The form "X Y", in your example "bird exposure", is NOT forming a possessive. What this does is it creates a compound noun, with the more essential part of the noun coming last (head-final), and the other nouns modifying the final noun.
For example, consider "passenger train" and "freight train". If you were to describe either simply, you would say that it's a train. What's the difference, then? One is a train that carries passengers, the other is a train that carries freight.
Contrast this to "passenger's train". This is still a train, but the train itself has no description except that this passenger "possesses" it in the various ways that the genitive might usually imply. Who is the passenger, though? You might make a construction like this if you were a taxi driver, and someone paid you to take them to the train station.
There was construction on the road, so we didn't make it in time for my passenger's train.

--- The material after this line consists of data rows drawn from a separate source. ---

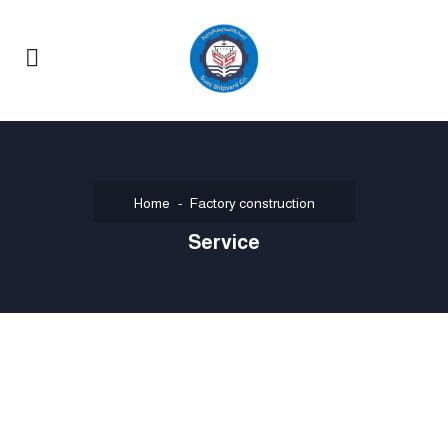
Home
Factory construction
Service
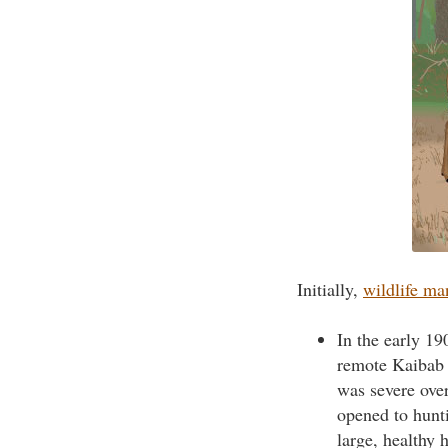
Initially,
wildlife m
In the early 19
remote Kaibab 
was severe ove
opened to hunti
large, healthy 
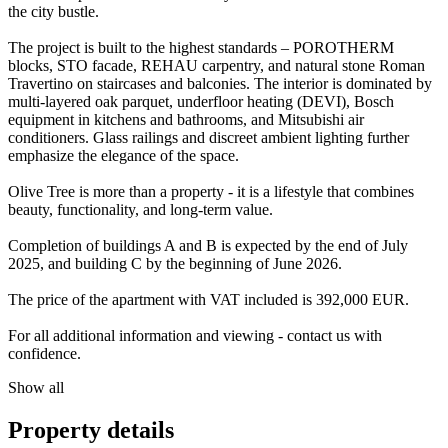
the city bustle.
The project is built to the highest standards – POROTHERM
blocks, STO facade, REHAU carpentry, and natural stone Roman
Travertino on staircases and balconies. The interior is dominated by
multi-layered oak parquet, underfloor heating (DEVI), Bosch
equipment in kitchens and bathrooms, and Mitsubishi air
conditioners. Glass railings and discreet ambient lighting further
emphasize the elegance of the space.
Olive Tree is more than a property - it is a lifestyle that combines
beauty, functionality, and long-term value.
Completion of buildings A and B is expected by the end of July
2025, and building C by the beginning of June 2026.
The price of the apartment with VAT included is 392,000 EUR.
For all additional information and viewing - contact us with
confidence.
Show all
Property details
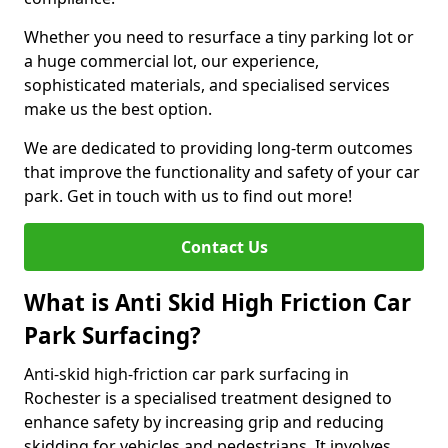
Whether you need to resurface a tiny parking lot or
a huge commercial lot, our experience,
sophisticated materials, and specialised services
make us the best option.
We are dedicated to providing long-term outcomes
that improve the functionality and safety of your car
park. Get in touch with us to find out more!
Contact Us
What is Anti Skid High Friction Car
Park Surfacing?
Anti-skid high-friction car park surfacing in
Rochester is a specialised treatment designed to
enhance safety by increasing grip and reducing
skidding for vehicles and pedestrians. It involves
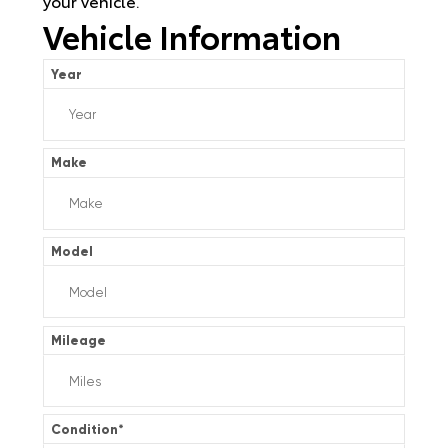
your vehicle.
Vehicle Information
Year
Make
Model
Mileage
Condition
*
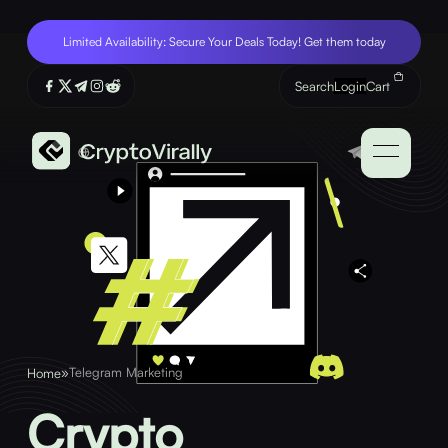
Limited Availability: Secure Your Deals Today! Get them today
Search
Login
Cart
»
Telegram Marketing
Home
Crypto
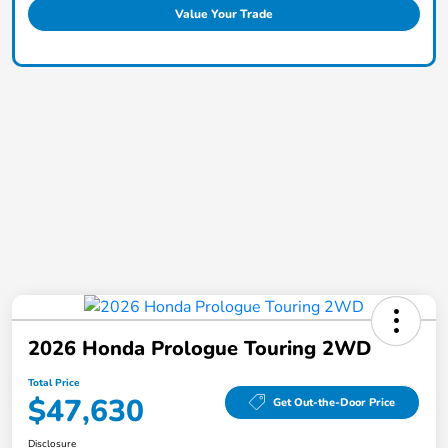
Value Your Trade
2026 Honda Prologue Touring 2WD
Total Price
$47,630
Get Out-the-Door Price
Disclosure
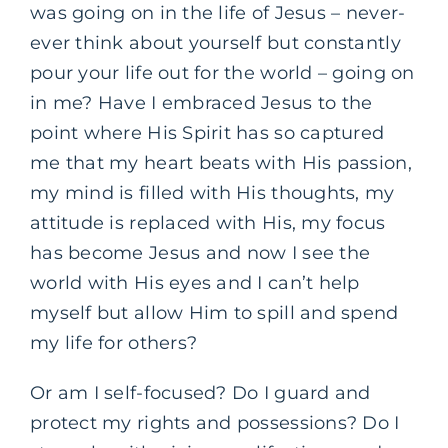
was going on in the life of Jesus – never-
ever think about yourself but constantly
pour your life out for the world – going on
in me? Have I embraced Jesus to the
point where His Spirit has so captured
me that my heart beats with His passion,
my mind is filled with His thoughts, my
attitude is replaced with His, my focus
has become Jesus and now I see the
world with His eyes and I can’t help
myself but allow Him to spill and spend
my life for others?
Or am I self-focused? Do I guard and
protect my rights and possessions? Do I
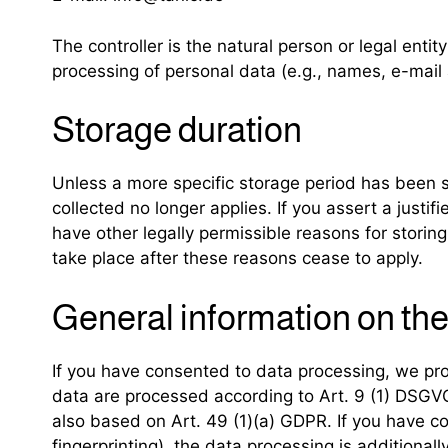
The controller is the natural person or legal enti
processing of personal data (e.g., names, e-mail 
Storage duration
Unless a more specific storage period has been spe
collected no longer applies. If you assert a justi
have other legally permissible reasons for storing 
take place after these reasons cease to apply.
General information on the 
If you have consented to data processing, we proc
data are processed according to Art. 9 (1) DSGVO. 
also based on Art. 49 (1)(a) GDPR. If you have co
fingerprinting), the data processing is additiona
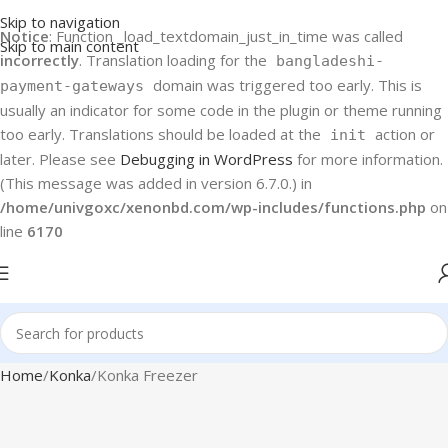
Skip to navigation
Notice
: Function _load_textdomain_just_in_time was called
Skip to main content
incorrectly
. Translation loading for the
bangladeshi-
domain was triggered too early. This is
payment-gateways
usually an indicator for some code in the plugin or theme running
too early. Translations should be loaded at the
action or
init
later. Please see
Debugging in WordPress
for more information.
(This message was added in version 6.7.0.) in
/home/univgoxc/xenonbd.com/wp-includes/functions.php
on
line
6170
Home
Konka
Konka Freezer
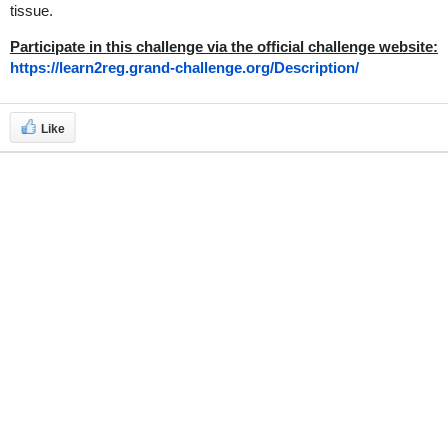
tissue.
Participate in this challenge via the official challenge website:
https://learn2reg.grand-challenge.org/Description/
Like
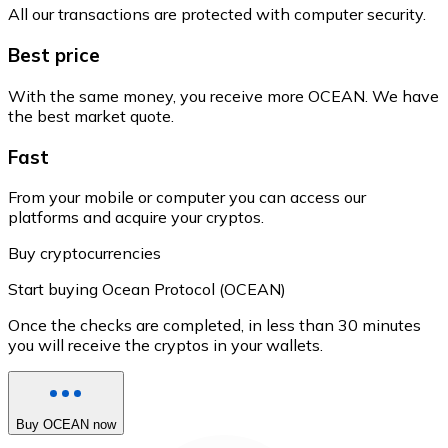
All our transactions are protected with computer security.
Best price
With the same money, you receive more OCEAN. We have
the best market quote.
Fast
From your mobile or computer you can access our
platforms and acquire your cryptos.
Buy cryptocurrencies
Start buying Ocean Protocol (OCEAN)
Once the checks are completed, in less than 30 minutes
you will receive the cryptos in your wallets.
Buy OCEAN now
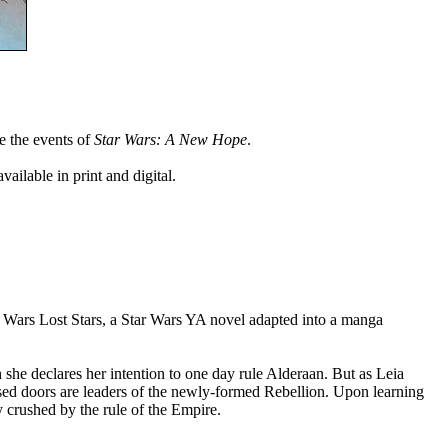
re the events of
Star Wars: A New Hope
.
ailable in print and digital.
r Wars Lost Stars, a Star Wars YA novel adapted into a manga
 she declares her intention to one day rule Alderaan. But as Leia
sed doors are leaders of the newly-formed Rebellion. Upon learning
y crushed by the rule of the Empire.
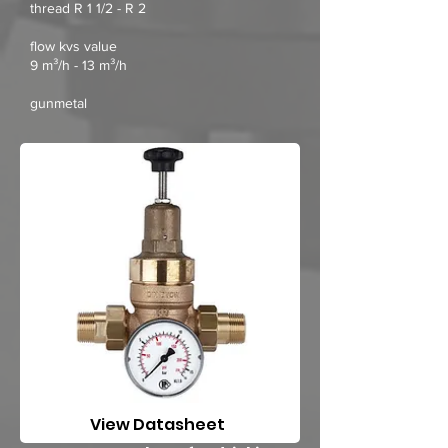
thread R 1 1/2 - R 2
flow kvs value
9 m³/h - 13 m³/h
gunmetal
View Datasheet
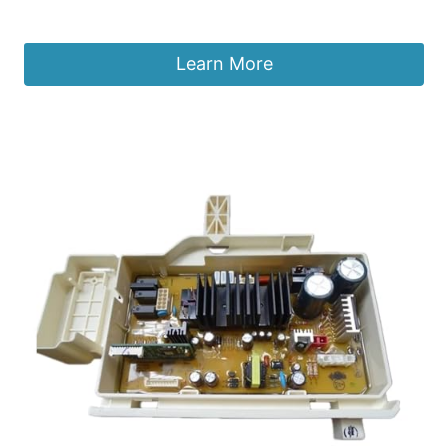
£
166.10
Learn More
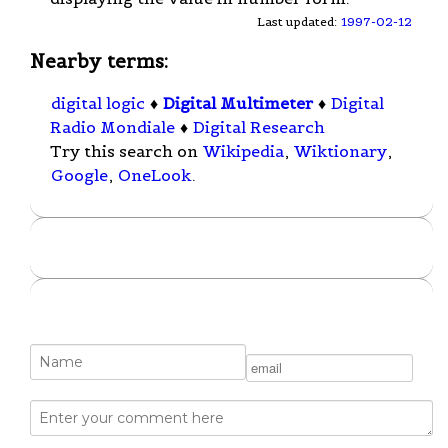
Last updated:
1997-02-12
Nearby terms:
digital logic
♦
Digital Multimeter
♦
Digital
Radio Mondiale
♦
Digital Research
Try this search on
Wikipedia
,
Wiktionary
,
Google
,
OneLook
.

Relating back to your question, the construction "bird exposure" describes a type of exposure. Specifically, an exposure to birds or relating to birds. This kind of sounds like you're describing some adverse effect one might get from being near birds. Taking advantage of this construction to form a relevant sentence, you could try something like:
The pollutant exposure has caused the birds...
Similarly, "feather's formation" would refer to the formation of a feather, while "feather formation" would be a formation made out of feathers, or something similar.